StableDiffusionV3Model
Multimodal Diffusion Transformer model for high-quality text-to-image generation.
Wraps the Stable Diffusion 3 and 3.5 family of checkpoints from Stability AI. These models use a Multimodal Diffusion Transformer (MMDiT) architecture that jointly processes text and image tokens, delivering significantly improved prompt adherence, typography, and overall image quality compared to U-Net-based predecessors.
Four variants are supported: SD3 Medium (2B), SD3.5 Medium (2B, improved), SD3.5 Large (8B, best quality), and SD3.5 Large Turbo (distilled, 4-8 steps). All produce images natively at 1024 x 1024 px. Access to these gated models requires a HuggingFace API key.
References
- [1] Esser et al., "Scaling Rectified Flow Transformers for High-Resolution Image Synthesis", 2024. https://arxiv.org/abs/2403.03206
- [2] https://huggingface.co/stabilityai/stable-diffusion-3-medium-diffusers
Parameters
- model_name : string, default=
stabilityai/stable-diffusion-3-medium-diffusers - The SD3/SD3.5 checkpoint to load. 'sd-3-medium' is the baseline 2B-parameter model. 'sd-3.5-medium' improves quality at similar speed. 'sd-3.5-large' (8B) delivers the highest quality but needs more VRAM. 'sd-3.5-large-turbo' is a distilled large model that requires far fewer steps (4-8) for fast high-quality generation. All variants target 1024x1024 px natively.

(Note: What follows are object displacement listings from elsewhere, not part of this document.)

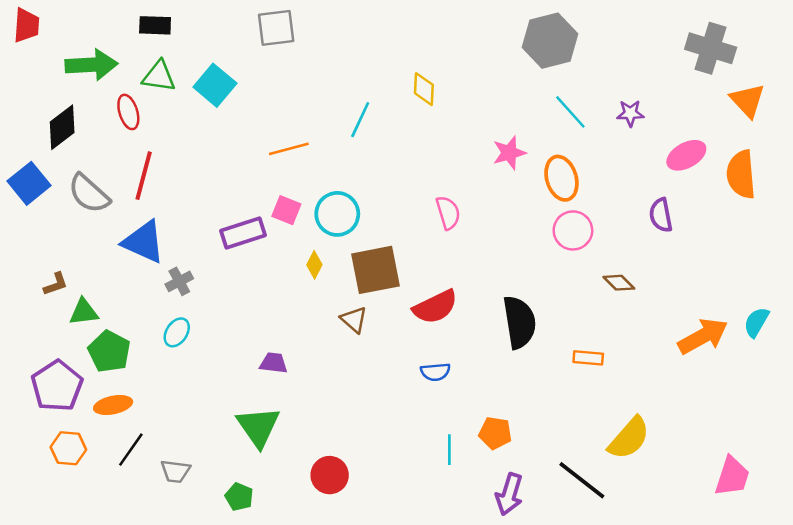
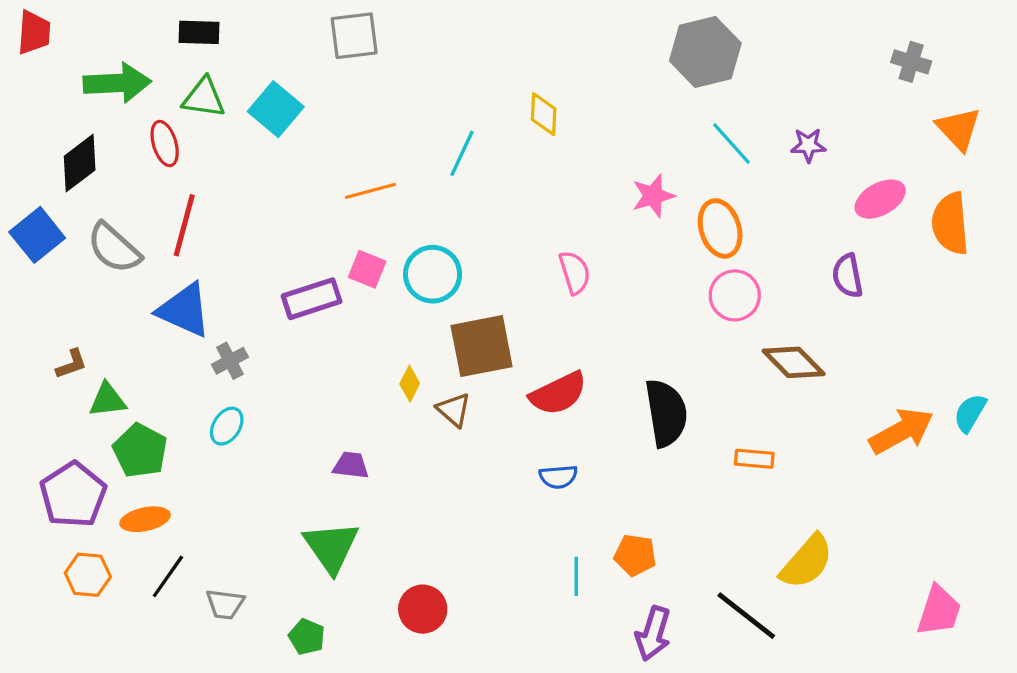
gray cross: (711, 48) -> (911, 62), size x0.6
yellow diamond: (314, 265) -> (410, 384), moved
brown diamond: (619, 283) -> (794, 362), size x1.5

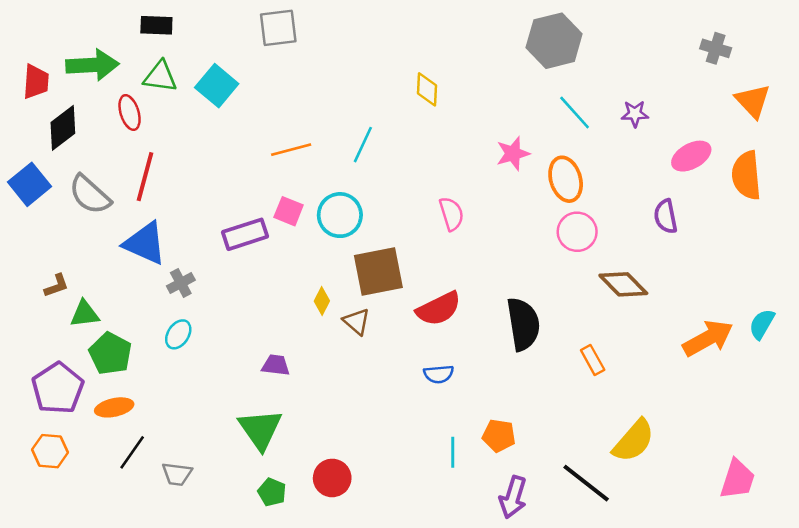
red trapezoid: (34, 32) -> (36, 82), moved
cyan line: (462, 153) -> (363, 145), moved
orange rectangle: (754, 459) -> (593, 360), turned 56
orange hexagon: (88, 575) -> (50, 451), moved
green pentagon: (307, 637) -> (272, 492), moved

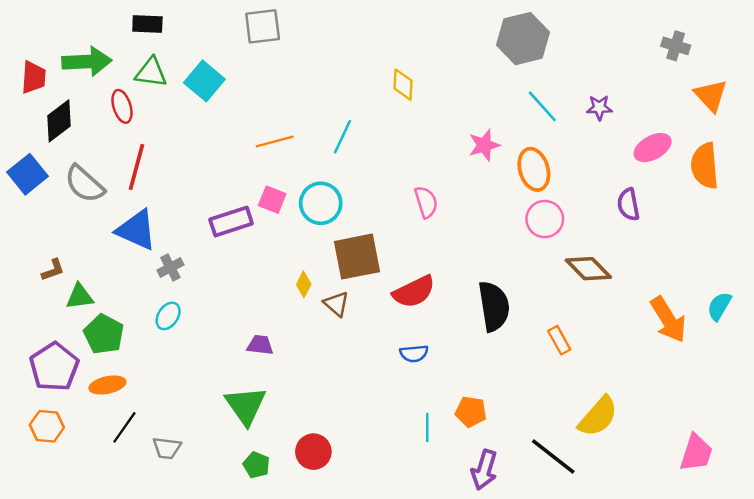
orange arrow: (708, 338) -> (668, 320), turned 87

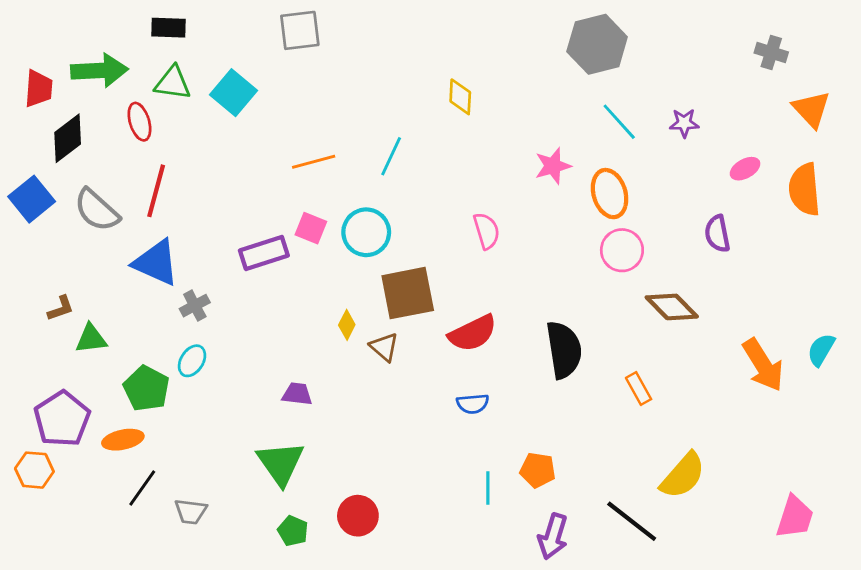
pink ellipse: (653, 148) -> (745, 169), size x0.7
green pentagon: (104, 334) -> (146, 388), moved
orange hexagon: (47, 426) -> (34, 470), moved

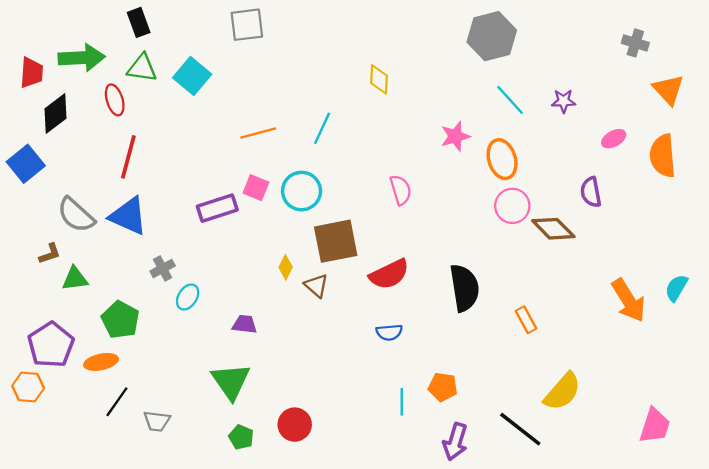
black rectangle: (169, 28) -> (139, 22), turned 68
gray semicircle: (97, 210) -> (76, 215), moved
gray cross: (195, 306) -> (163, 269), moved
brown diamond: (672, 307) -> (553, 229), moved
cyan ellipse: (192, 361) -> (188, 297), moved

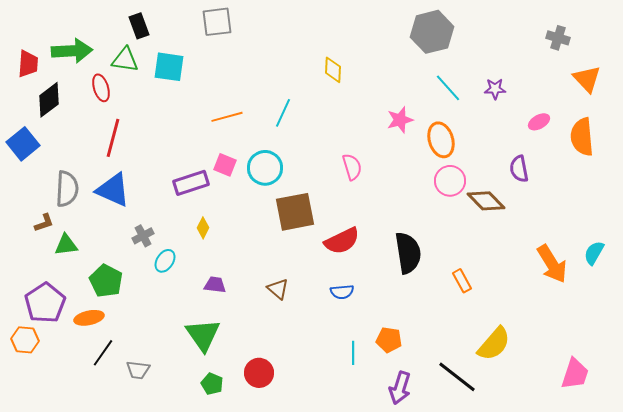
black rectangle: (139, 22) -> (139, 26), moved
cyan square: (192, 76) -> (169, 67), turned -32
gray semicircle: (76, 215) -> (67, 189), turned -129
yellow diamond: (286, 267) -> (203, 228), moved
brown triangle: (316, 286) -> (278, 289), moved

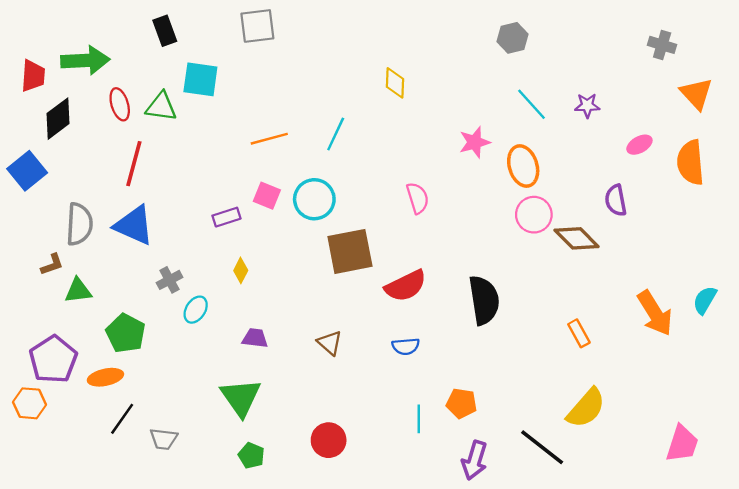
gray hexagon: (432, 32) -> (512, 38), size x0.6
green triangle: (125, 60) -> (161, 107), moved
purple rectangle: (191, 183) -> (227, 217), size x0.7
orange rectangle: (462, 281) -> (579, 333), moved
red circle: (259, 373) -> (329, 440), moved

- huggingface_key : string, default=
- Hugging Face read-access token required to download these gated models. To obtain one: accept the model license on huggingface.co/stabilityai, then go to Settings → Access Tokens and generate a token with 'Read' scope.
- negative_prompt
- num_inference_steps : integer, default=
15 - Number of denoising steps to run. More steps refine the image but increase generation time. Typical range: 20-40 for standard models; use only 4-8 steps with 'large-turbo'. Values above 50 rarely improve output for SD3/SD3.5.
- guidance_scale : number, default=
3.5 - Classifier-Free Guidance (CFG) scale. Controls how strictly the image follows the text prompt. SD3.5 works well at 3.5-4.5. The 'large-turbo' variant is designed for guidance_scale=1 (no CFG). Higher values enforce the prompt but may introduce oversaturation or artifacts.
- device : string, default=
CPU - Hardware device for inference. Select a GPU option for hardware acceleration, which is strongly recommended for diffusion models. Select 'CPU' on systems without a compatible GPU, but expect significantly longer generation times.
- seed : integer, default=
-1 - Random seed for reproducible generation. A fixed positive integer will always produce the same image for identical settings. Use a negative value (e.g. -1) for a random seed on each run.
- width : integer, default=
512 - Width of the output image in pixels. Must be a multiple of 8. SD3/SD3.5 models are natively trained at 1024x1024 px; using that resolution yields the best quality.
- height : integer, default=
512 - Height of the output image in pixels. Must be a multiple of 8. SD3/SD3.5 models are natively trained at 1024x1024 px; using that resolution yields the best quality.
- num_images_per_prompt : integer, default=
1 - How many images to generate from a single prompt in one batch. Increasing this value is more efficient than running multiple sessions, but requires proportionally more GPU memory.
Methods
generate(self, input: str) -> List[Any]
StableDiffusionV3ModelGenerate output from a generative model.
Parameters
- input : str
- Input data to be generated
Returns
- List[Any]
- Generated output images in a list
get_schema(cls) -> dict
ConfigObjectGenerates the component related Json Schema.
Returns
- dict
- Dictionary representing the Json Schema of the component.
validate_and_transform(self, raw_data: dict) -> dict
ConfigObjectIt takes the data given by the user to initialize the model and returns it with all the objects that the model needs to work.
Parameters
- raw_data : dict
- A dictionary with the data provided by the user to initialize the model.
Returns
- dict
- A validated dictionary with the necessary objects.